🔝53. Maximum Subarray

Medium | Grind 75 | August 26th Friday, 2022

Given an integer array nums, find the contiguous subarray (containing at least one number) which has the largest sum and return its sum.

A subarray is a contiguous part of an array.

Constraints:

• 1 <= nums.length <= 105

• -104 <= nums[i] <= 104

Example 1

Input: nums = [-2,1,-3,4,-1,2,1,-5,4]
Output: 6
Explanation: [4,-1,2,1] has the largest sum = 6.

Second Tab

Input: nums = [1]
Output: 1

Example 3

Input: nums = [5,4,-1,7,8]
Output: 23

SOLUTION

I struggled to find a solution the first time.
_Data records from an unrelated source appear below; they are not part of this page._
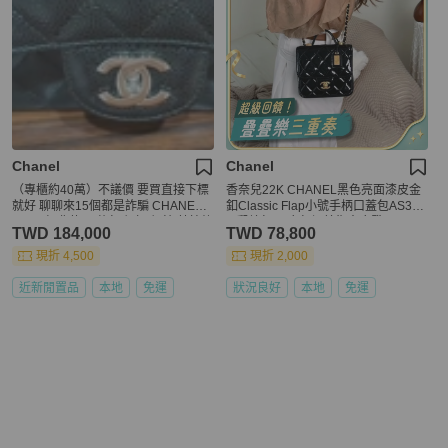
Chanel
Chanel
（專櫃約40萬）不議價 要買直接下標
香奈兒22K CHANEL黑色亮面漆皮金
就好 聊聊來15個都是詐騙 CHANEL
釦Classic Flap小號手柄口蓋包AS365
CF25 經典款 口蓋包 銀扣 銀鍊 荔枝紋
2 郵差包 豆腐包絕美復古摩登🖤
TWD 184,000
TWD 78,800
法國 保卡26開頭
現折 4,500
現折 2,000
近新閒置品
本地
免運
狀況良好
本地
免運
This was mainly due to not seeing how negative values affect the sum. When the sum of the contiguous subarray is negative, it is optimal to ditch all the elements you have seen so far and start at the current element as the sum. This is because regardless of the next number, a negative sum plus the current number will always result in lesser sum compared to taking the current element alone.

In terms of coding the solution, we will have a variable max_value that is initially set to negative infinity and will track the maximum sum of the list. We also need a variable (local_max) to keep track of the sum of the current contiguous subarray. We then iterate over all the elements in the list. As we iterate over the list, we will add the element to our local_max and check if the local_max is greater than the max_value. If yes, we update the max_value to the local_max. We then reinitialize the local_max to zero if it is less than 0. We repeat this till the end of the list. In the end, we return the max_value.

class Solution:
    def maxSubArray(self, nums: List[int]) -> int:
        # store the maximum sum seen so far - global max
        max_sum = float("-inf")
        
        # current max (may not necessairly be the global max)
        local_max = 0
        
        for num in nums: 
            # add current element to local max
            local_max += num
            
            max_sum = max(max_sum, local_max)
            
            # set local max to 0 if it is negative
            if local_max < 0: 
                local_max = 0
        
        return max_count
    
            
            

TIME AND SPACE COMPLEXITY

TIME: O(n) where n is the length of the list. We iterate over every element in the list once.

SPACE: O(1) we only need two variables regardless of the list size.